The S&P/LSTA Leveraged Loan 100 was updated this weekend through August 13, confirming that market values in those “liquid” names fell below the December 16 levels for the worst prices since before QE3. There isn’t any further information on the reasons for the delay, though revisions to the BofAML High Yield indices suggest an answer.

ABOOK Aug 2015 Dollar LSTA 100

On Friday, the CCC and “below” index of junk bond yields surged to an alarming 16.18% from a clear selloff point Wednesday of 13.58% in yield. Over the weekend, that index yield has been revised for Thursday to just 13.49%; marking some buying interest and thus making Wednesday the apparent local nadir. That would actually be consistent with the repo index, as GC rates from DTCC peaked Wednesday not Thursday (though illiquidity measured by repo could certainly continue on even when repo rates decline, as happened immediately after October 15).

ABOOK Aug 2015 Dollar BofAML CCC

The BofAML Master II index, which is a junk bond yield estimate of less junk junk, was similarly revised to show the same Wednesday “dollar” run terminus; what was a yield surge/price selloff from 7.37% to 7.69% is now a bid to 7.17%.

ABOOK Aug 2015 Dollar BofAML Master II

In the end, the actual quantification of the “dollar” selloff may not be as important, since all three of these risky corporate bubble sectors were clearly under the same strain – so much so that pricing was obviously affected to a high degree in all of them. That may be the most relevant point of the run, namely that these are supposedly the most liquid names and securities as that is why they have been included in an index in the first place. If there were pricing problems on Thursday morning, lasting in part through the whole day, then it would more than suggest the serious nature of illiquidity continuing through the whole process.

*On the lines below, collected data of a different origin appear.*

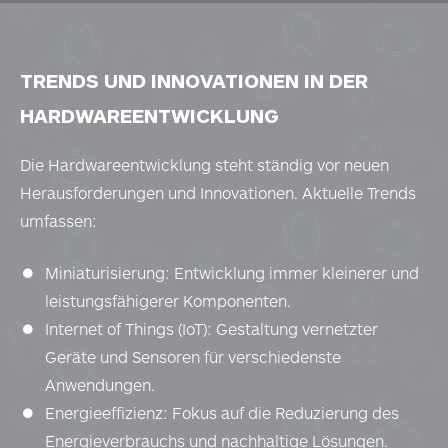
TRENDS UND INNOVATIONEN IN DER
HARDWAREENTWICKLUNG
Die Hardwareentwicklung steht ständig vor neuen
Herausforderungen und Innovationen. Aktuelle Trends
umfassen:
Miniaturisierung: Entwicklung immer kleinerer und
leistungsfähigerer Komponenten.
Internet of Things (IoT): Gestaltung vernetzter
Geräte und Sensoren für verschiedenste
Anwendungen.
Energieeffizienz: Fokus auf die Reduzierung des
Energieverbrauchs und nachhaltige Lösungen.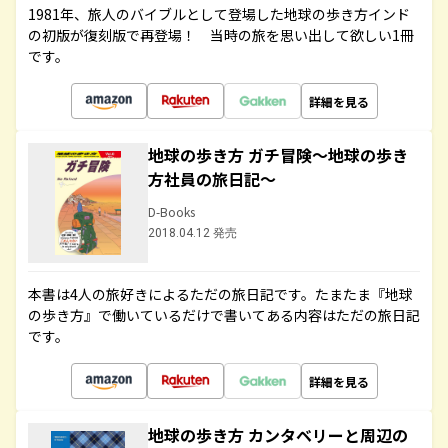
1981年、旅人のバイブルとして登場した地球の歩き方インド
の初版が復刻版で再登場！ 当時の旅を思い出して欲しい1冊
です。
詳細を見る
地球の歩き方 ガチ冒険～地球の歩き
方社員の旅日記～
D-Books
2018.04.12 発売
本書は4人の旅好きによるただの旅日記です。たまたま『地球
の歩き方』で働いているだけで書いてある内容はただの旅日記
です。
詳細を見る
地球の歩き方 カンタベリーと周辺の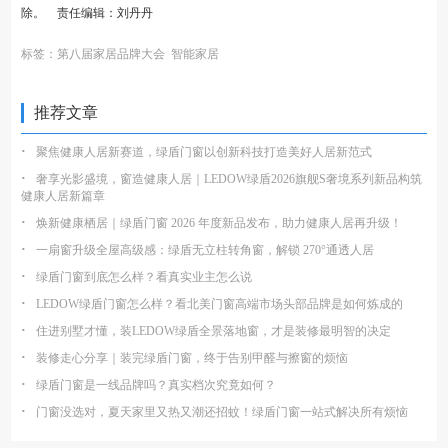
除。 责任编辑：刘丹丹
标签：
第八届家居品牌大会
智能家居
推荐文章
·
聚焦健康人居新赛道，绿盾门窗以创新科技打造美好人居新范式
·
奢享光影盛境，窗造健康人居｜LEDOW绿盾2026旗舰S奢境系列新品构筑
健康人居新篇章
·
焕新健康栖居｜绿盾门窗 2026 年度新品发布，助力健康人居再升级！
·
一扇窗升级全屋高级感：绿盾无立柱转角窗，解锁 270°通透人居
·
绿盾门窗到底怎么样？看真实业主怎么说
·
LEDOW绿盾门窗怎么样？看北美门窗高端市场头部品牌是如何炼成的
·
住进别墅才懂，装LEDOW绿盾全景落地窗，才是装修最明智的决定
·
装修走心分享｜装完绿盾门窗，终于告别甲醛与擦窗的烦恼
·
绿盾门窗是一线品牌吗？真实档次究竟如何？
·
门窗没选对，夏天家里又热又潮还招蚊！绿盾门窗一站式解决所有烦恼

This time, it was a great deal of potential damage that was revealed and that has to make leveraged participants (on both sides) more than a little uncomfortable. If that was enough to make the leveraged loan index go unpriced for days and the high profile junk index yields surge toward the sky to be revised days later, what might have been stirring in the less visible or liquid parts of the corporate bubble?

That was an issue for the period right after October 15, as the breakout in “dollar” turmoil was only the visible part of previously unnoticed (by most) difficulties. The system has not been the same since that day, which suggests both what I wrote above and what the Wall Street Journal wrote about the corporate space in the aftermath last October:

Corporate-bond investors have struggled this week to find trading partners for some large orders, causing unusual price drops and raising concerns that trading could freeze in future market turmoil.

 

“Buyers just disappeared” early Thursday for many low-grade bonds and even some higher-grade ones, said Jason Graybill, senior managing director at Carret Asset Management LLC, which oversees $2 billion.

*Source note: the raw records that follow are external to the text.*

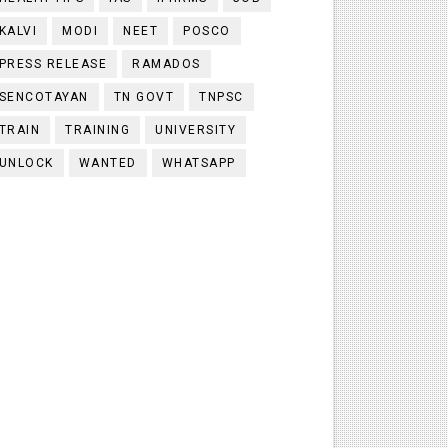
KALVI
MODI
NEET
POSCO
PRESS RELEASE
RAMADOS
SENCOTAYAN
TN GOVT
TNPSC
TRAIN
TRAINING
UNIVERSITY
UNLOCK
WANTED
WHATSAPP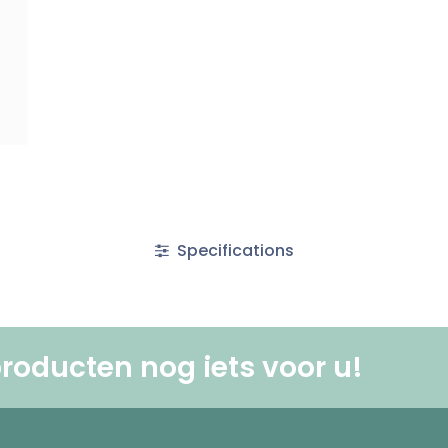
Specifications
roducten nog iets voor u! ​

“Future market turmoil” such as Wednesday/Thursday? How many uncomfortable and even panicky phone calls were there on Wall Street to produce all that?  The pricing behavior here certainly suggests as much, revisions and updates notwithstanding. Since this “unusual” pricing environment extended/extends to much more than the corporate debt bubble in the US, going so far as to knock the PBOC into a financial daze, it is fair to interpret the “dollar” as once more taking on a financial run into acute disorder.

While that specific episode may have passed, maybe even relieved by the PBOC’s actions (like that of the SNB on January 15) that doesn’t mean all is forgiven. There is still the hard economic fact of deterioration as well as continued flailing in connected “dollar” markets. Both crude and copper suggest that at least aftershocks from last week’s run are still reverberating, particularly the WTI futures curve that remains far more active (to the downside) on the front end (the financial/”dollar” end) than the outer years; starting in recent days to take on the sharper and steeper curve more attuned to the “dollar” like that from March.

ABOOK Aug 2015 Dollar WTIABOOK Aug 2015 Dollar WTI LowsABOOK Aug 2015 Dollar Copper

With repo rates up again today in agency and UST by 1.4 bps (though lower by 0.4 bps in MBS), it doesn’t seem as if the PBOC’s actions (even with a lower yuan fix these past few days) have had an inflective impact beyond just calming the most manifestly disrupted “dollar” segments – for now. Again, it has to be unnerving within the corporate bubble to see irregular pricing regardless, which has the same effect in dark leverage of rising VaR and volatility bands. That is, as has been since October 15, an effective monetary “tightening” to which the world remains ensnared.